The first goal of this NIH-supported Science Education Partnership Award program is to use our existing instructional infrastructure and collaboration with the Center of Excellence for Research Teaching and Learning (CERT), at Wake Forest University School of Medicine, to introduce authentic problem-based learning (PBL) to Memphis schools (K-12). After PBL has been institutionalized in Memphis schools, this instructional process will be extended to multiple academic and community venues to enhance existing inquiry-based learning among underserved students and their families.

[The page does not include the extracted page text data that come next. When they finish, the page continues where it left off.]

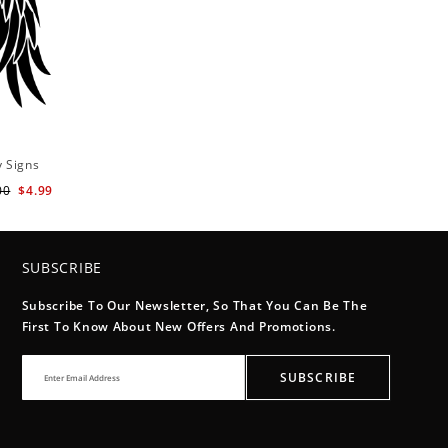
y Signs
00
$4.99
SUBSCRIBE
Subscribe To Our Newsletter, So That You Can Be The
First To Know About New Offers And Promotions.
SUBSCRIBE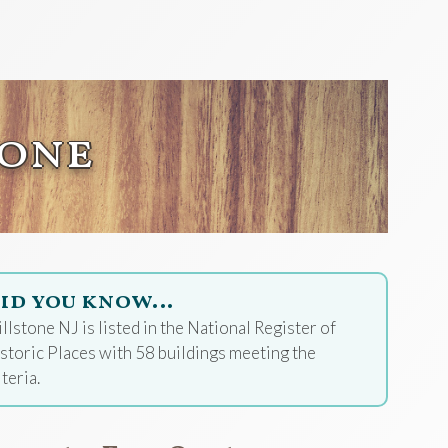
tone
id you know…
llstone NJ is listed in the National Register of
storic Places with 58 buildings meeting the
iteria.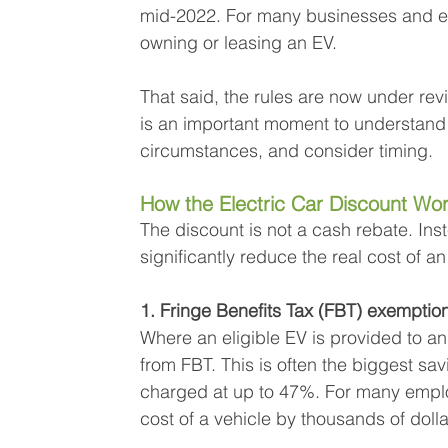
mid-2022. For many businesses and emp
owning or leasing an EV.
That said, the rules are now under re
is an important moment to understand 
circumstances, and consider timing.
How the Electric Car Discount Work
The discount is not a cash rebate. Ins
significantly reduce the real cost of an
1. Fringe Benefits Tax (FBT) exemptio
Where an eligible EV is provided to an
from FBT. This is often the biggest sav
charged at up to 47%. For many emplo
cost of a vehicle by thousands of dolla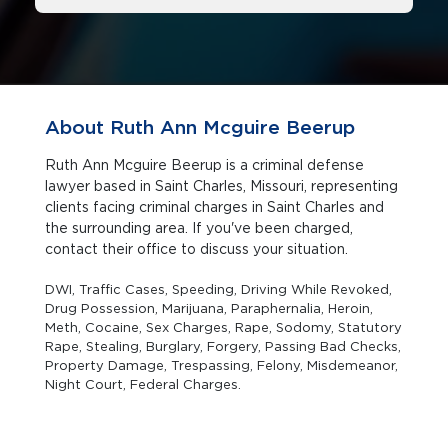
About Ruth Ann Mcguire Beerup
Ruth Ann Mcguire Beerup is a criminal defense
lawyer based in Saint Charles, Missouri, representing
clients facing criminal charges in Saint Charles and
the surrounding area. If you've been charged,
contact their office to discuss your situation.
DWI, Traffic Cases, Speeding, Driving While Revoked,
Drug Possession, Marijuana, Paraphernalia, Heroin,
Meth, Cocaine, Sex Charges, Rape, Sodomy, Statutory
Rape, Stealing, Burglary, Forgery, Passing Bad Checks,
Property Damage, Trespassing, Felony, Misdemeanor,
Night Court, Federal Charges.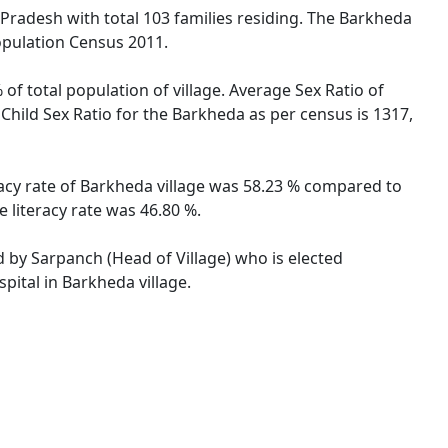
 Pradesh with total 103 families residing. The Barkheda
opulation Census 2011.
of total population of village. Average Sex Ratio of
Child Sex Ratio for the Barkheda as per census is 1317,
racy rate of Barkheda village was 58.23 % compared to
 literacy rate was 46.80 %.
d by Sarpanch (Head of Village) who is elected
pital in Barkheda village.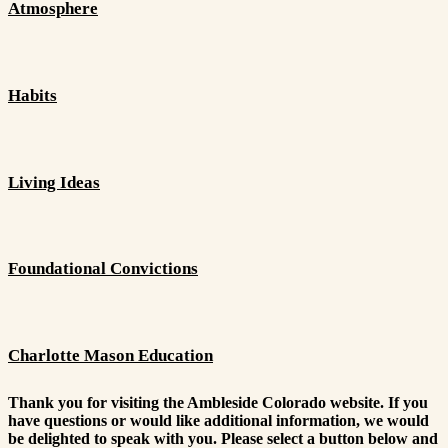
Atmosphere
Habits
Living Ideas
Foundational Convictions
Charlotte Mason Education
Thank you for visiting the Ambleside Colorado website. If you
have questions or would like additional information, we would
be delighted to speak with you. Please select a button below and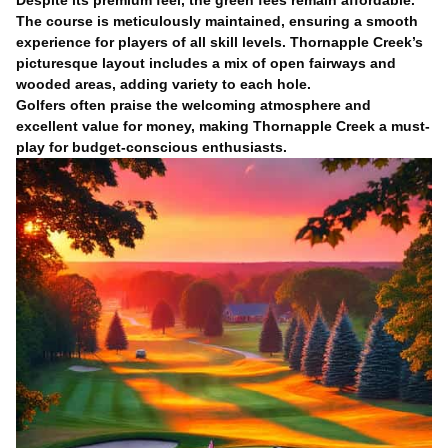
Despite its premium feel, the green fees remain affordable.
The course is meticulously maintained, ensuring a smooth
experience for players of all skill levels. Thornapple Creek’s
picturesque layout includes a mix of open fairways and
wooded areas, adding variety to each hole.
Golfers often praise the welcoming atmosphere and
excellent value for money, making Thornapple Creek a must-
play for budget-conscious enthusiasts.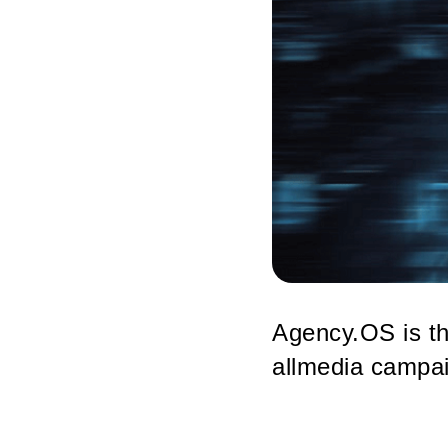
Agency.OS is th
allmedia campai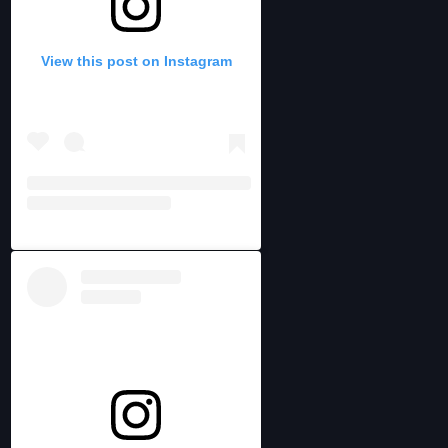
View this post on Instagram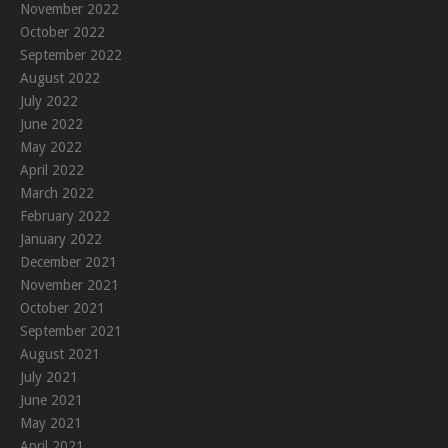
November 2022
October 2022
September 2022
August 2022
July 2022
June 2022
May 2022
April 2022
March 2022
February 2022
January 2022
December 2021
November 2021
October 2021
September 2021
August 2021
July 2021
June 2021
May 2021
April 2021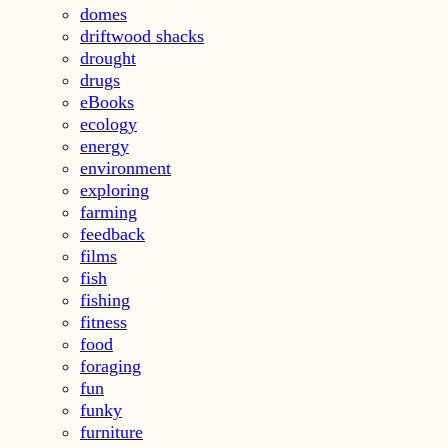
domes
driftwood shacks
drought
drugs
eBooks
ecology
energy
environment
exploring
farming
feedback
films
fish
fishing
fitness
food
foraging
fun
funky
furniture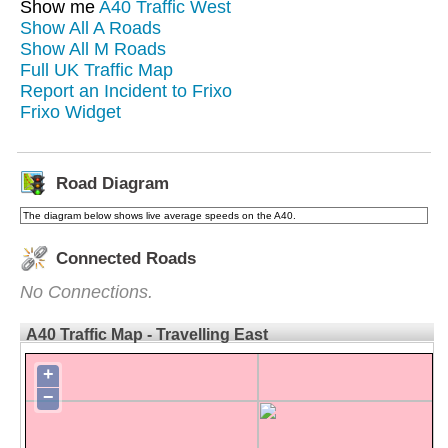
Show me
A40 Traffic West
Show All A Roads
Show All M Roads
Full UK Traffic Map
Report an Incident to Frixo
Frixo Widget
Road Diagram
The diagram below shows live average speeds on the A40.
Connected Roads
No Connections.
A40 Traffic Map - Travelling East
+
−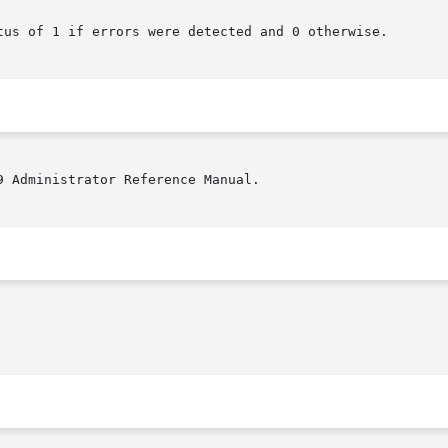
tus of 1 if errors were detected and 0 otherwise.

9 Administrator Reference Manual.
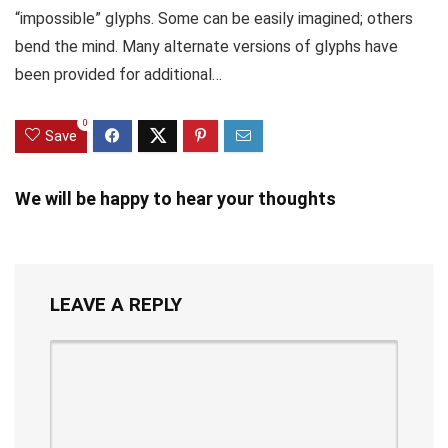
“impossible” glyphs. Some can be easily imagined; others
bend the mind. Many alternate versions of glyphs have
been provided for additional…
0
Save
We will be happy to hear your thoughts
LEAVE A REPLY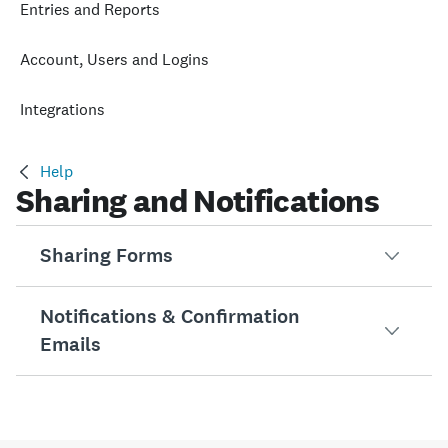
Entries and Reports
Account, Users and Logins
Integrations
Help
Sharing and Notifications
Sharing Forms
Notifications & Confirmation
URL Modifications
Emails
URL modifications pre-populate fields differently for each
Embedding a Form in Your Site
Subscribing to RSS Feeds
You can share your form by embedding it directly on your 
If you use an RSS feed, you can get notifications when 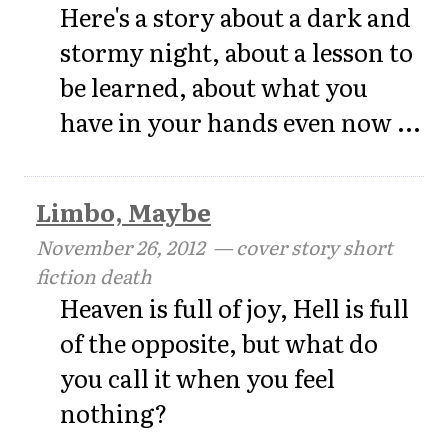
Here's a story about a dark and
stormy night, about a lesson to
be learned, about what you
have in your hands even now ...
Limbo, Maybe
November 26, 2012
— cover story short
fiction death
Heaven is full of joy, Hell is full
of the opposite, but what do
you call it when you feel
nothing?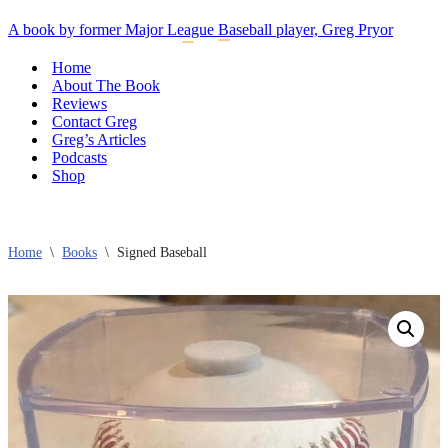
A book by former Major League Baseball player, Greg Pryor
Navigation
Navigation
Menu
Menu
Home
About The Book
Reviews
Contact Greg
Greg’s Articles
Podcasts
Shop
Home
\
Books
\
Signed Baseball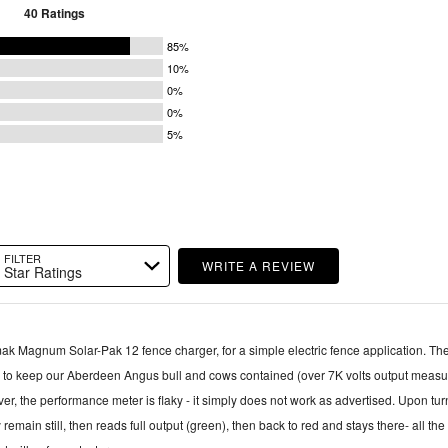
40 Ratings
85%
10%
0%
0%
5%
FILTER
WRITE A REVIEW
Star Ratings
ak Magnum Solar-Pak 12 fence charger, for a simple electric fence application. The fence
l to keep our Aberdeen Angus bull and cows contained (over 7K volts output measu
 remain still, then reads full output (green), then back to red and stays there- all the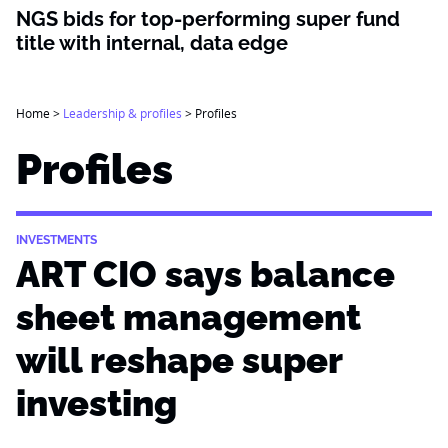
NGS bids for top-performing super fund
title with internal, data edge
Home
>
Leadership & profiles
>
Profiles
Profiles
INVESTMENTS
ART CIO says balance
sheet management
will reshape super
investing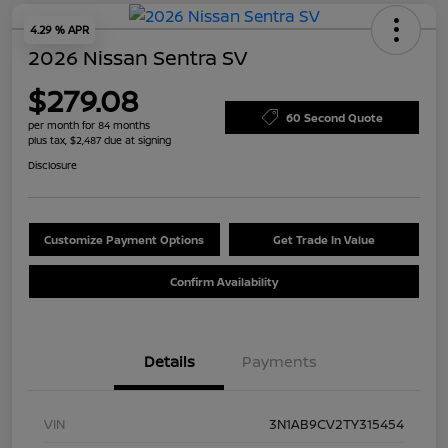
4.29 % APR
2026 Nissan Sentra SV
$279.08
60 Second Quote
per month for 84 months
plus tax, $2,487 due at signing
Disclosure
Customize Payment Options
Get Trade In Value
Confirm Availability
Details
Payments
VIN
3N1AB9CV2TY315454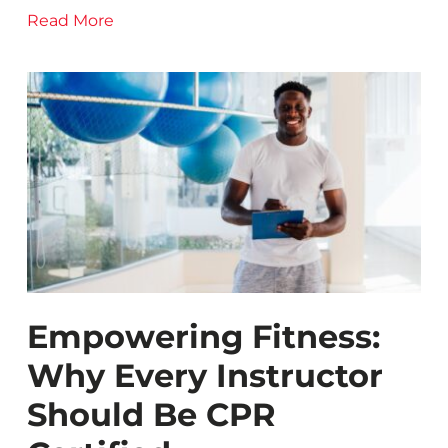
Read More
Empowering Fitness:
Why Every Instructor
Should Be CPR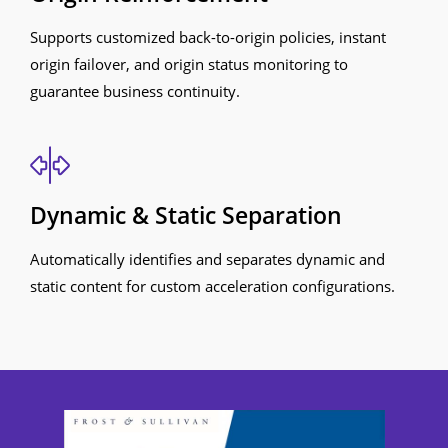
Supports customized back-to-origin policies, instant
origin failover, and origin status monitoring to
guarantee business continuity.
Dynamic & Static Separation
Automatically identifies and separates dynamic and
static content for custom acceleration configurations.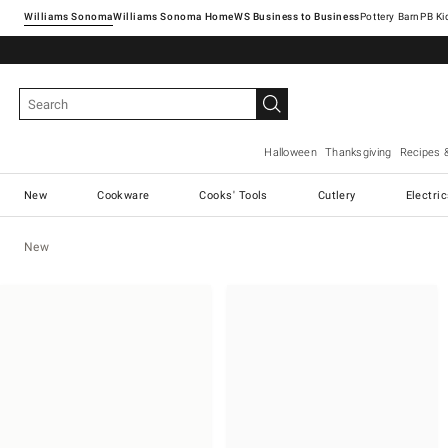
Williams Sonoma
Williams Sonoma Home
Pottery Barn
Halloween
Thanksgiving
Recipes 
New
Cookware
Cooks' Tools
Cutlery
Electri
New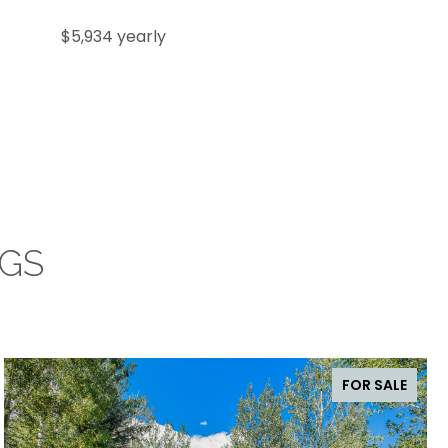
$5,934 yearly
NGS
FOR SALE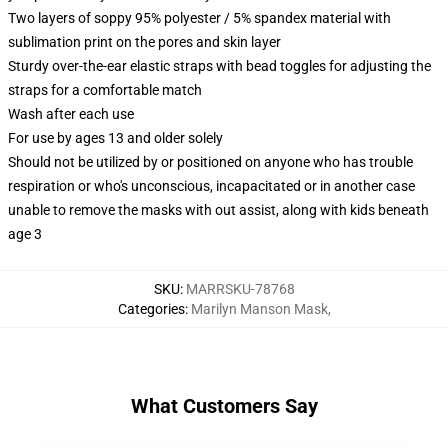
Two layers of soppy 95% polyester / 5% spandex material with
sublimation print on the pores and skin layer
Sturdy over-the-ear elastic straps with bead toggles for adjusting the
straps for a comfortable match
Wash after each use
For use by ages 13 and older solely
Should not be utilized by or positioned on anyone who has trouble
respiration or who's unconscious, incapacitated or in another case
unable to remove the masks with out assist, along with kids beneath
age 3
SKU
:
MARRSKU-78768
Categories
:
Marilyn Manson Mask
,
What Customers Say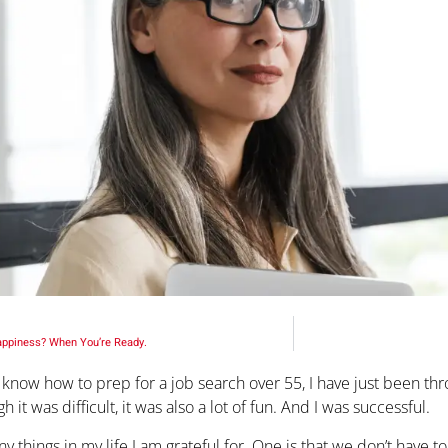
appiness? When You’re Ready.
o know how to prep for a job search over 55, I have just been th
h it was difficult, it was also a lot of fun. And I was successful.
y things in my life I am grateful for. One is that we don’t have 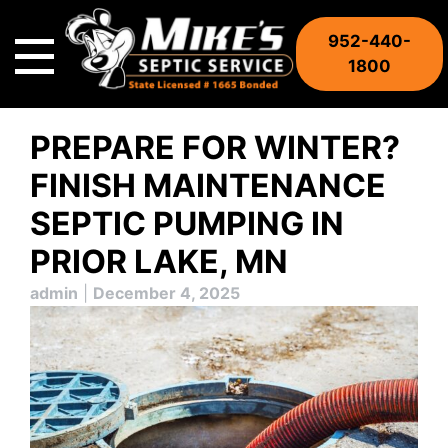
Skip
to
952-440-
content
1800
PREPARE FOR WINTER?
FINISH MAINTENANCE
SEPTIC PUMPING IN
PRIOR LAKE, MN
admin
|
December 4, 2025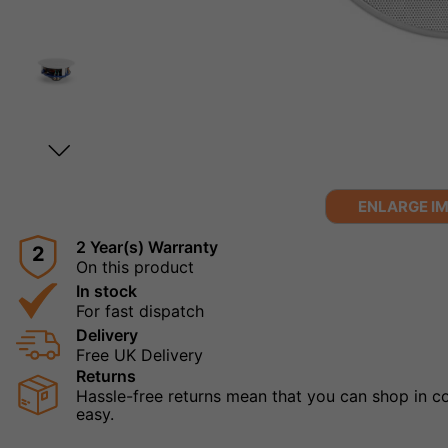
ENLARGE I
2 Year(s) Warranty
2
On this product
In stock
For fast dispatch
Delivery
Free UK Delivery
Returns
Hassle-free returns mean that you can shop in con
easy.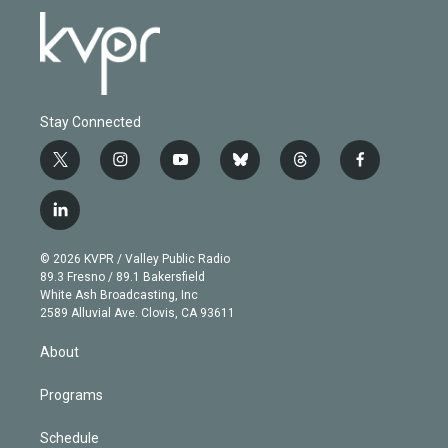
Stay Connected
t
i
y
b
t
f
w
n
o
l
h
a
i
s
u
u
r
c
l
t
t
t
e
e
e
i
t
a
u
s
a
b
n
e
g
b
k
d
o
© 2026 KVPR / Valley Public Radio
k
r
r
e
y
s
o
89.3 Fresno / 89.1 Bakersfield
e
a
k
White Ash Broadcasting, Inc
d
m
2589 Alluvial Ave. Clovis, CA 93611
i
n
About
Programs
Schedule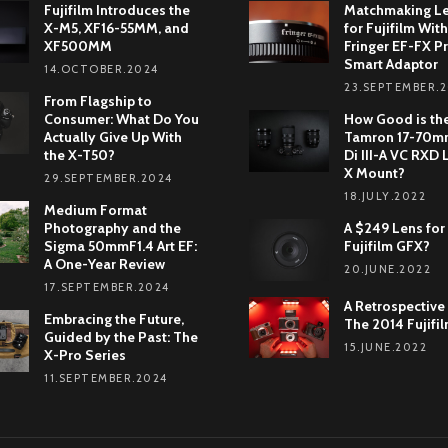
Fujifilm Introduces the
Matchmaking L
X-M5, XF16-55MM, and
for Fujifilm With
XF500MM
Fringer EF-FX Pr
Smart Adaptor
14.OCTOBER.2024
23.SEPTEMBER.
From Flagship to
Consumer: What Do You
How Good is th
Actually Give Up With
Tamron 17-70mm
the X-T50?
Di III-A VC RXD 
X Mount?
29.SEPTEMBER.2024
18.JULY.2022
Medium Format
Photography and the
A $249 Lens for
Sigma 50mmF1.4 Art EF:
Fujifilm GFX?
A One-Year Review
20.JUNE.2022
17.SEPTEMBER.2024
A Retrospective
Embracing the Future,
The 2014 Fujifi
Guided by the Past: The
15.JUNE.2022
X-Pro Series
11.SEPTEMBER.2024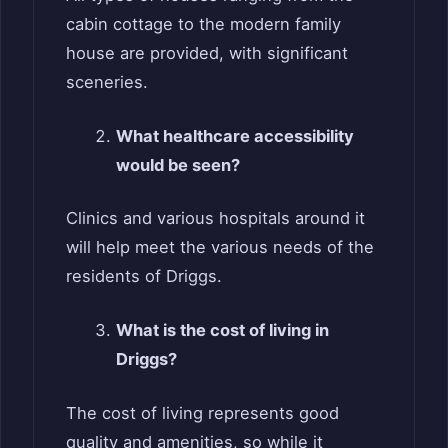
cabin cottage to the modern family
house are provided, with significant
sceneries.
What healthcare accessibility
would be seen?
Clinics and various hospitals around it
will help meet the various needs of the
residents of Driggs.
What is the cost of living in
Driggs?
The cost of living represents good
quality and amenities, so while it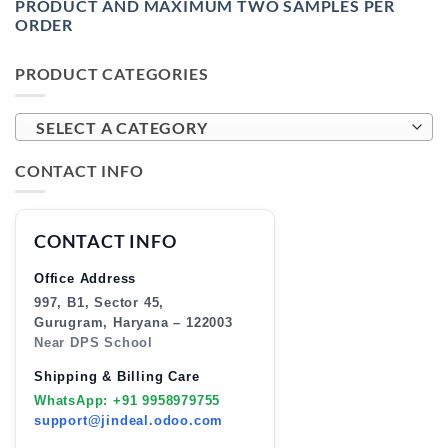
PRODUCT AND MAXIMUM TWO SAMPLES PER
ORDER
PRODUCT CATEGORIES
SELECT A CATEGORY
CONTACT INFO
CONTACT INFO
Office Address
997, B1, Sector 45,
Gurugram, Haryana – 122003
Near DPS School
Shipping & Billing Care
WhatsApp: +91 9958979755
support@jindeal.odoo.com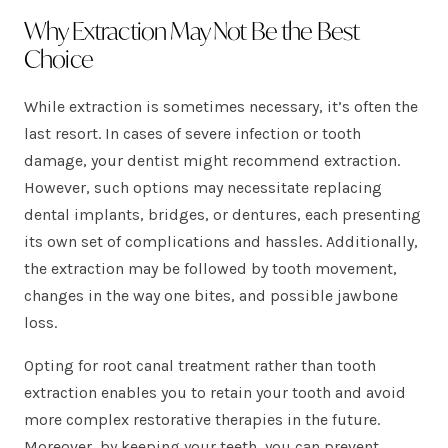
Why Extraction May Not Be the Best
Choice
While extraction is sometimes necessary, it’s often the
last resort. In cases of severe infection or tooth
damage, your dentist might recommend extraction.
However, such options may necessitate replacing
dental implants, bridges, or dentures, each presenting
its own set of complications and hassles. Additionally,
the extraction may be followed by tooth movement,
changes in the way one bites, and possible jawbone
loss.
Opting for root canal treatment rather than tooth
extraction enables you to retain your tooth and avoid
more complex restorative therapies in the future.
Moreover, by keeping your teeth, you can prevent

The second goal of this project is to develop an educational program to improve the genetic literacy of the general public. The genetic literacy initiative is intended to fill a critical gap in the translational research process, namely enabling the public to utilize genomic medicine in an effective and responsible manner for the improvement of human health. The initial target audience will be individuals participating in genetic research within established clinical research programs at the University of Tennessee Health Science Center. A focused, step-wise approach will be used to develop an educational program that has measurable impact and is compatible with established approaches to health promotion. The educational intervention will build on participants' own experiences to develop an appreciation of the genetic basis of disease and the potential impact of genetics on healthcare. Subsequently, significant efforts will be directed toward expansion and integration of related activities. Additional venues to maximize program impact will include development of traveling "suitcase exhibits" and interactive displays in collaboration with the Memphis Pink Palace Museum and school-based Family Health Nights. These new efforts will accomplish significant outreach and will add a novel dimension to the promotion of health science literacy throughout Memphis and the mid-South region.